En 1961, Luchino Visconti, toujours actif au théâtre (3 pièces !) participe à un film franco-italien de quatre sketches : Boccace 70 dont il partage l’affiche avec Federico Fellini (Les tentations du docteur Antoine), Mario Monicelli (Renzo et Luciana) et Vittorio de Sica (La Loterie). Son sketch Le Travail (Il Lavoro) de 46 minutes met en évidence le talent de Romy Schneider (1938/1982) dans le rôle de Pupe, une call-girl occasionnelle.
Un chef d’œuvre : Le Guépard (1963)
Dès l’automne 1961, Luchino Visconti commence la rédaction, aidé de quelques collaborateurs de sa grande œuvre : Le Guépard (Il Gattopardo) tiré de l’unique roman éponyme et posthume de Giuseppe Tomasi di Lampedusa (1958). En mai 1860, Garibaldi et ses chemises rouges débarquent en Sicile, à Marsala, afin de renverser les Bourbons. Le Prince Don Fabrizio Salina (Burt Lancaster) assiste à cet épisode sans s’émouvoir alors que son neveu bien aimé, Tancrède (Alain Delon), participe activement au mouvement garibaldien. Le Prince Salina est un « guépard » qui voit le déclin inexorable de la noblesse et la montée d’une nouvelle bourgeoisie riche, inculte et arrogante. Le Prince déclare « Si nous voulons que tout reste pareil, il faut que tout change ». Pour favoriser la carrière de son neveu désargenté il consent à son mariage avec Angelica Sedara (Claudia Cardinale) fille d’un riche propriétaire, Don Calogero Sedara (Paolo Stoppa), maire du village de Donnafugata, résidence d’été de la famille du Prince Salina. Comme de coutume un pool (4 sont crédités !) de scénaristes, menée par Suso Cecchi D’Amico, travaille à l’adaptation du roman historique. Le Guépard est une production franco-italienne (Titanus, Pathé Cinéma) dont le budget important dépasse les capacités financières des deux compagnies européennes. Celles-ci négocient la distribution sur le territoire des États-Unis avec Twentieth Century Fox, ce qui sera à l’origine d’un désastre commercial en Amérique du Nord. Le Guépard filmé en couleur et en Super Technirama 70 mm (format original 2.35 :1) est coupé au montage avant son exploitation : version 153 minutes (version réalisateur : 205’ !) et finalement une version définitive de 178’ (européenne).

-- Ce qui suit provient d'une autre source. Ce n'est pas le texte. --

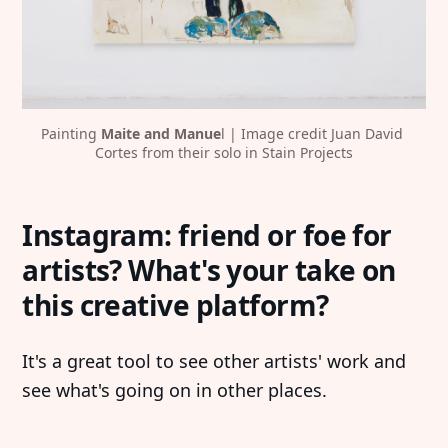
Painting
 Maite and Manue
l | Image credit Juan David 
Cortes from their solo in Stain Projects
Instagram: friend or foe for
artists? What's your take on
this creative platform?
It's a great tool to see other artists' work and
see what's going on in other places.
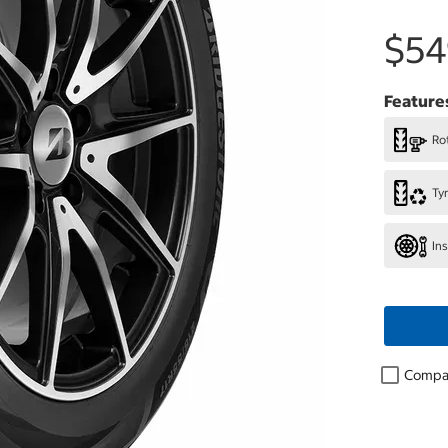
$54
Feature
Rot
Ty
In
Compa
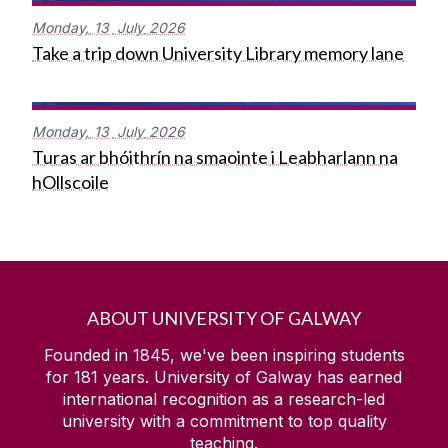
Monday,
13
July
2026
Take a trip down University Library memory lane
Monday,
13
July
2026
Turas ar bhóithrín na smaointe i Leabharlann na
hOllscoile
ABOUT UNIVERSITY OF GALWAY
Founded in 1845, we've been inspiring students
for
181
years. University of Galway has earned
international recognition as a research-led
university with a commitment to top quality
teaching.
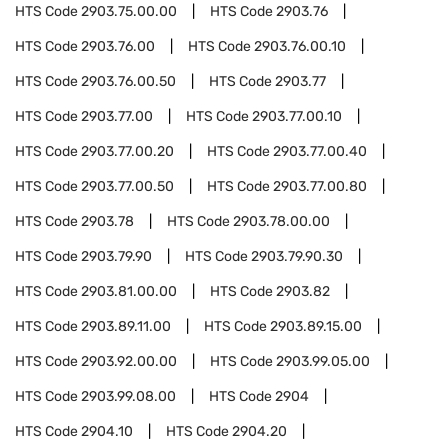
HTS Code
2903.75.00.00
HTS Code
2903.76
HTS Code
2903.76.00
HTS Code
2903.76.00.10
HTS Code
2903.76.00.50
HTS Code
2903.77
HTS Code
2903.77.00
HTS Code
2903.77.00.10
HTS Code
2903.77.00.20
HTS Code
2903.77.00.40
HTS Code
2903.77.00.50
HTS Code
2903.77.00.80
HTS Code
2903.78
HTS Code
2903.78.00.00
HTS Code
2903.79.90
HTS Code
2903.79.90.30
HTS Code
2903.81.00.00
HTS Code
2903.82
HTS Code
2903.89.11.00
HTS Code
2903.89.15.00
HTS Code
2903.92.00.00
HTS Code
2903.99.05.00
HTS Code
2903.99.08.00
HTS Code
2904
HTS Code
2904.10
HTS Code
2904.20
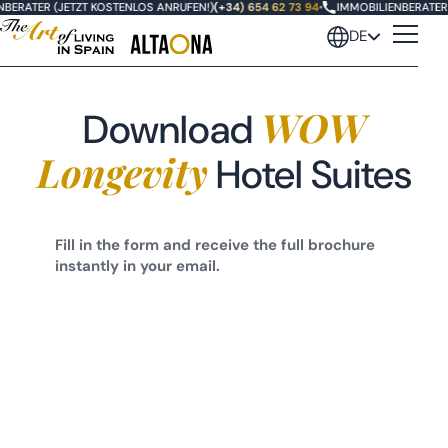
BERATER (JETZT KOSTENLOS ANRUFEN!)
(+34) 654 62 73 94
•
IMMOBILIENBERATER 
DE
WOW
Download
Longevity
Hotel Suites
Fill in the form and receive the full brochure
instantly in your email.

La photo sublime (Technicolor) de Giuseppe Rotunno est abimée par des « tirages bon marché » que Luchino Visconti ne cessera de son vivant de dénoncer. Le film ne sera restauré, durée et images … qu’en 2010 !.
Le film est d’une beauté formelle éblouissante (bal final de 45 minutes), d’un rythme majestueux, lent sans être ennuyeux, ou les principaux personnages sont « exposés » dans leur complexité par leurs paroles mais aussi par les décors naturels où ils se meuvent.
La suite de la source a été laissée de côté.